Deep Learning（DL）is an emerging tool in the healthcare sector for medical diagnostics. The rise of deep learning algorithms，such as Convolutional Neural Networks（CNNs），offers fascinating perspectives for the automation of medical image analysis. DL techniques have been used to classify，segment and automatic localize for many medical images such as X-ray，Computed Tomography（CT），fundus images，mammography，Magnetic Resonance Imaging（MRI），and Electrocardiogram（ECG），etc^［2］. Different CNNs，such as VGG，ResNet and Inception，are employed to apply widely in the recognition of pneumonia images^［3-9］，and many outstanding results have been achieved. For example，HASHMI M F et al.^［6］ proposed a weighted classifier-based pneumonia detection model. Their experimental results were derived from the weighted predictions of several different deep learning models. The proposed weighted classifier outperformed all individual models for the rapid diagnosis of pneumonia. And the accuracy of 98.43% and the AUC score of 99.76% were achieved on the experimental pneumonia dataset. CHOUHAN V et al.^［7］ proposed a novel transfer learning based deep learning framework for pneumonia detection. The approach used five different network models pretrained on ImageNet to extract features from images and then fed these features into a classifier for prediction. The ensemble model achieved an accuracy of 96.4% and a recall rate of 99.62% on the pneumonia dataset. MISRAS et al.^［8］ proposed a multichannel pretrained ResNet network model for the diagnosis of COVID-19 chest X-ray. Three ResNet-based models were retrained，ensembled and fine-tuned using X-ray images of 1 579 normal patients，4 245 pneumonia patients，and 184 COVID-19 patients and provided a precision of 94% and a recall of 100%. In our previous work，we investigated pneumonia image classification using the VGG16，VGG19，and InceptionV3 models^［9］. The results showed that the accuracies of the three models were all above 92%，and the performances of VGG19 and InceptionV3 are comparable but better than VGG16.

In this paper，by combining a Visual Geometry Group with 19 layers（VGG19）CNN with machine learning algorithms，two improved models，Support Vector Machine（SVM）（Linear）-based VGG19 and eXtreme Gradient Boosting（XGBoost）-based VGG19，are constructed. Moreover，VGG19 and the two improved models are employed to classify bacterial pneumonia and viral pneumonia images. Additionally，the performances of the three models are evaluated and compared.

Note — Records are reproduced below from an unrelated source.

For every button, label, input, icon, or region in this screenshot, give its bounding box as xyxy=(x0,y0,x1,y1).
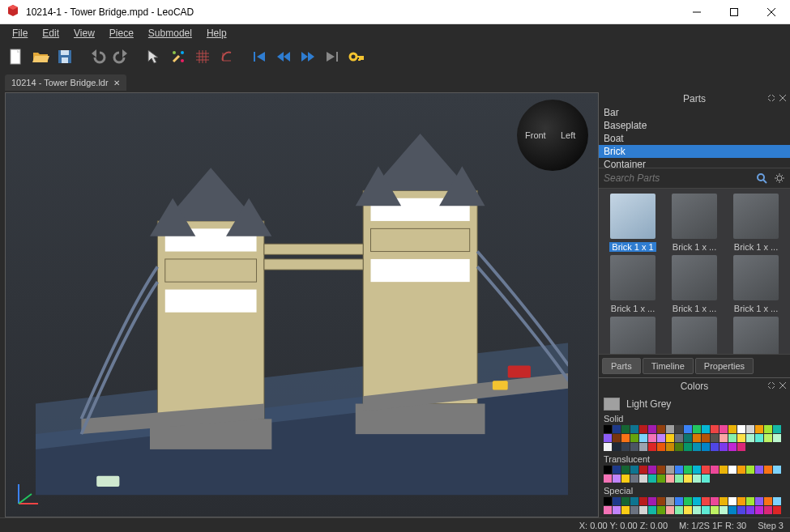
view-cube[interactable]: Front Left xyxy=(517,100,588,171)
color-swatch[interactable] xyxy=(639,443,647,451)
color-swatch[interactable] xyxy=(702,466,710,474)
color-swatch[interactable] xyxy=(755,506,763,514)
color-swatch[interactable] xyxy=(613,434,621,442)
color-swatch[interactable] xyxy=(773,425,781,433)
color-swatch[interactable] xyxy=(639,466,647,474)
color-swatch[interactable] xyxy=(711,425,719,433)
color-swatch[interactable] xyxy=(764,497,772,505)
color-swatch[interactable] xyxy=(684,497,692,505)
color-swatch[interactable] xyxy=(720,425,728,433)
color-swatch[interactable] xyxy=(728,443,737,451)
color-swatch[interactable] xyxy=(648,475,656,483)
color-swatch[interactable] xyxy=(621,506,630,514)
color-swatch[interactable] xyxy=(728,425,737,433)
color-swatch[interactable] xyxy=(613,466,621,474)
color-swatch[interactable] xyxy=(621,425,630,433)
menu-view[interactable]: View xyxy=(66,26,102,40)
color-swatch[interactable] xyxy=(657,475,665,483)
new-file-icon[interactable] xyxy=(5,45,28,68)
color-swatch[interactable] xyxy=(720,443,728,451)
color-swatch[interactable] xyxy=(666,466,674,474)
color-swatch[interactable] xyxy=(693,466,701,474)
axis-gizmo[interactable] xyxy=(12,478,45,510)
close-panel-icon[interactable] xyxy=(779,93,787,104)
menu-submodel[interactable]: Submodel xyxy=(141,26,199,40)
color-swatch[interactable] xyxy=(746,434,754,442)
color-swatch[interactable] xyxy=(630,443,638,451)
color-swatch[interactable] xyxy=(711,443,719,451)
color-swatch[interactable] xyxy=(737,506,745,514)
parts-category-list[interactable]: Bar Baseplate Boat Brick Container xyxy=(599,106,790,168)
category-item[interactable]: Brick xyxy=(599,145,790,158)
color-swatch[interactable] xyxy=(648,506,656,514)
tab-parts[interactable]: Parts xyxy=(602,358,641,374)
color-swatch[interactable] xyxy=(693,434,701,442)
color-swatch[interactable] xyxy=(711,434,719,442)
color-swatch[interactable] xyxy=(613,475,621,483)
color-swatch[interactable] xyxy=(666,497,674,505)
color-swatch[interactable] xyxy=(666,443,674,451)
tab-properties[interactable]: Properties xyxy=(695,358,754,374)
color-swatch[interactable] xyxy=(675,466,683,474)
color-swatch[interactable] xyxy=(720,497,728,505)
color-swatch[interactable] xyxy=(684,434,692,442)
color-swatch[interactable] xyxy=(720,466,728,474)
color-swatch[interactable] xyxy=(728,497,737,505)
close-button[interactable] xyxy=(753,0,790,24)
color-swatch[interactable] xyxy=(737,466,745,474)
color-swatch[interactable] xyxy=(773,497,781,505)
color-swatch[interactable] xyxy=(728,434,737,442)
category-item[interactable]: Baseplate xyxy=(599,119,790,132)
color-swatch[interactable] xyxy=(764,506,772,514)
color-swatch[interactable] xyxy=(773,506,781,514)
color-swatch[interactable] xyxy=(604,506,612,514)
open-file-icon[interactable] xyxy=(29,45,52,68)
menu-edit[interactable]: Edit xyxy=(35,26,66,40)
color-swatch[interactable] xyxy=(720,506,728,514)
color-swatch[interactable] xyxy=(755,466,763,474)
viewport-3d[interactable]: Front Left xyxy=(5,92,599,517)
part-item[interactable] xyxy=(727,317,785,354)
color-swatch[interactable] xyxy=(675,443,683,451)
color-swatch[interactable] xyxy=(764,466,772,474)
color-swatch[interactable] xyxy=(720,434,728,442)
color-swatch[interactable] xyxy=(746,466,754,474)
color-swatch[interactable] xyxy=(755,497,763,505)
document-tab[interactable]: 10214 - Tower Bridge.ldr ✕ xyxy=(5,74,126,91)
color-swatch[interactable] xyxy=(657,466,665,474)
part-item[interactable]: Brick 1 x ... xyxy=(665,255,724,313)
expand-panel-icon[interactable] xyxy=(767,381,775,392)
color-swatch[interactable] xyxy=(648,443,656,451)
part-item[interactable]: Brick 1 x ... xyxy=(727,255,785,313)
color-swatch[interactable] xyxy=(684,443,692,451)
part-item[interactable]: Brick 1 x ... xyxy=(727,194,785,252)
color-swatch[interactable] xyxy=(657,443,665,451)
color-swatch[interactable] xyxy=(746,497,754,505)
color-swatch[interactable] xyxy=(746,425,754,433)
color-swatch[interactable] xyxy=(639,475,647,483)
color-swatch[interactable] xyxy=(648,425,656,433)
color-swatch[interactable] xyxy=(630,497,638,505)
color-swatch[interactable] xyxy=(693,425,701,433)
prev-step-icon[interactable] xyxy=(272,45,295,68)
close-tab-icon[interactable]: ✕ xyxy=(113,79,120,87)
settings-icon[interactable] xyxy=(772,171,787,185)
color-swatch[interactable] xyxy=(639,506,647,514)
color-swatch[interactable] xyxy=(755,425,763,433)
save-file-icon[interactable] xyxy=(53,45,76,68)
color-swatch[interactable] xyxy=(702,475,710,483)
part-item[interactable]: Brick 1 x ... xyxy=(665,194,724,252)
snap-angle-icon[interactable] xyxy=(216,45,238,68)
color-swatch[interactable] xyxy=(693,443,701,451)
color-swatch[interactable] xyxy=(604,475,612,483)
color-swatch[interactable] xyxy=(648,466,656,474)
close-panel-icon[interactable] xyxy=(779,381,787,392)
color-swatch[interactable] xyxy=(684,506,692,514)
color-swatch[interactable] xyxy=(630,425,638,433)
color-swatch[interactable] xyxy=(702,506,710,514)
key-icon[interactable] xyxy=(345,45,368,68)
color-swatch[interactable] xyxy=(657,497,665,505)
color-swatch[interactable] xyxy=(621,443,630,451)
color-swatch[interactable] xyxy=(604,434,612,442)
color-swatch[interactable] xyxy=(737,443,745,451)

The lung X-ray image dataset used in the experiment comes from Kaggle，which includes 1 345 viral pneumonia images and 2 530 bacterial pneumonia images. Fig. 1 shows the examples of lung X-ray images of viral pneumonia and bacterial pneumonia，which are labeled as “Virus” and “Bacteria”，respectively. The samples are divided randomly into a training set and a validation set according to the ratio of 8∶2 in the experiment.

The image preprocessing is an essential activity before training the model. As shown in Fig. 2，scaling transformation is the first step in the preprocessing and a bilinear interpolation algorithm is used to scale the images，adjusting the overall size of the images but retaining their main features. Then，linear transformation is used to enhance the sensitivity of the deep learning model to the position and direction of the X-ray images. Finally，contrast enhancement is performed on the processed images to improve the model's ability to recognize pneumonia images.

In order to meet the requirements of the deep learning model for the resolution of the input images，the X-ray image size needs to be adjusted before inputting into the deep learning model. Appropriately reducing the size of the image can reduce the data that need to be processed，which can effectively accelerate the iterative learning rate of the algorithm. Moreover，the decrease in the number of parameters can also suppress the over-fitting phenomenon during the training period to a certain extent. In the experiment，the bilinear interpolation algorithm^［10］ is used to process the original image，and its basic principle is shown in Fig. 3.

The points R1 and R2 are the result values after linear interpolation and the calculation formula can be represented as

where fK is the pixel value of the point to be calculated，α and β represent the weights of fM and fN respectively. From this formula，we can determine the values of R1 and R2. In the same way，the point P can also be determined by performing the linear interpolation again. The specific formula is as follows.

where y-y1y2-y1 and y2-yy2-y1 represent the weights of fR1 and fR2 respectively.

Different deep learning models have specific requirements for the size of the input image. Here，the network we used requires an image input size of 224×224，so the size of all the images should be adjusted to 224×224 before inputting into the models. Fig. 4 shows an X-ray image before and after size adjustment.

The linear transformation^［11］ of the image usually includes the enlargement，reduction，translation，and rotation operations. In order to preserve the information contained in the original images as much as possible，the rotation and translation operations are performed on the data set in our experiment. After rotation and translation，the number of pneumonia images in the test set increases sharply；this can improve the model's tolerance to samples and make the model more robust.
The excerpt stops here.